- Opening Delimiter -

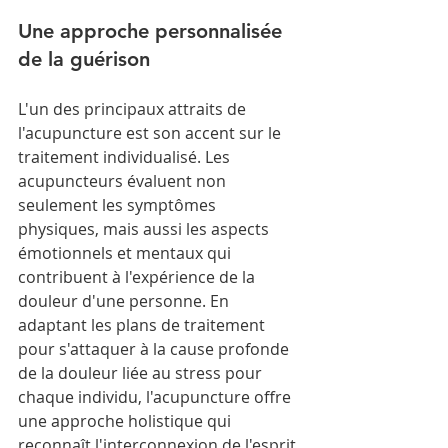
Une approche personnalisée 
de la guérison
L'un des principaux attraits de 
l'acupuncture est son accent sur le 
traitement individualisé. Les 
acupuncteurs évaluent non 
seulement les symptômes 
physiques, mais aussi les aspects 
émotionnels et mentaux qui 
contribuent à l'expérience de la 
douleur d'une personne. En 
adaptant les plans de traitement 
pour s'attaquer à la cause profonde 
de la douleur liée au stress pour 
chaque individu, l'acupuncture offre 
une approche holistique qui 
reconnaît l'interconnexion de l'esprit 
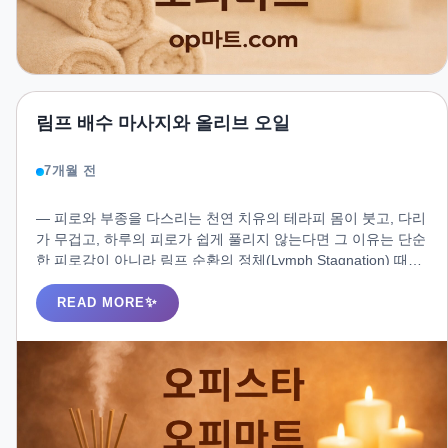
림프 배수 마사지와 올리브 오일
7개월 전
― 피로와 부종을 다스리는 천연 치유의 테라피 몸이 붓고, 다리
가 무겁고, 하루의 피로가 쉽게 풀리지 않는다면 그 이유는 단순
한 피로감이 아니라 림프 순환의 정체(Lymph Stagnation) 때문
일지도 모릅니다. 이때, 인체의 순환 시스템을 자극하고 노폐물
을 배출하는 가장 자연스럽고 효과적인 방법이 있습니다. 바로
READ MORE
**올리브 오일을 활용한 림프 배수 마사지테라피(Lymphatic
Drainage Massage)**입니다.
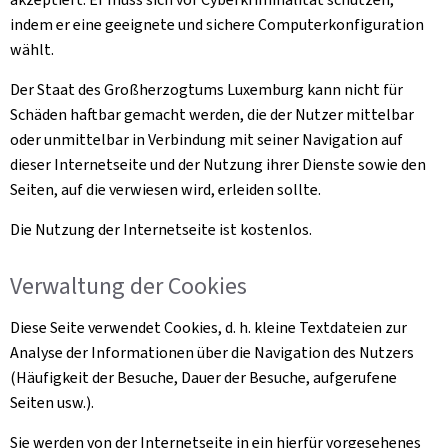
indem er eine geeignete und sichere Computerkonfiguration
wählt.
Der Staat des Großherzogtums Luxemburg kann nicht für
Schäden haftbar gemacht werden, die der Nutzer mittelbar
oder unmittelbar in Verbindung mit seiner Navigation auf
dieser Internetseite und der Nutzung ihrer Dienste sowie den
Seiten, auf die verwiesen wird, erleiden sollte.
Die Nutzung der Internetseite ist kostenlos.
Verwaltung der
Cookies
Diese Seite verwendet
Cookies
, d. h. kleine Textdateien zur
Analyse der Informationen über die Navigation des Nutzers
(Häufigkeit der Besuche, Dauer der Besuche, aufgerufene
Seiten usw.).
Sie werden von der Internetseite in ein hierfür vorgesehenes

- Closing Delimiter -

■ Required work ■
Starting at the line above that contains "을 배출하는 가장 자연스럽고 효과적인 방법이 있습니다. 바로", transcribe every line exactly through the line that contains "Der Staat des", including that last one, and skip the pictures.

■ Response to this task ■
을 배출하는 가장 자연스럽고 효과적인 방법이 있습니다. 바로
READ MORE
**올리브 오일을 활용한 림프 배수 마사지테라피(Lymphatic
Drainage Massage)**입니다.
indem er eine geeignete und sichere Computerkonfiguration
wählt.
Der Staat des Großherzogtums Luxemburg kann nicht für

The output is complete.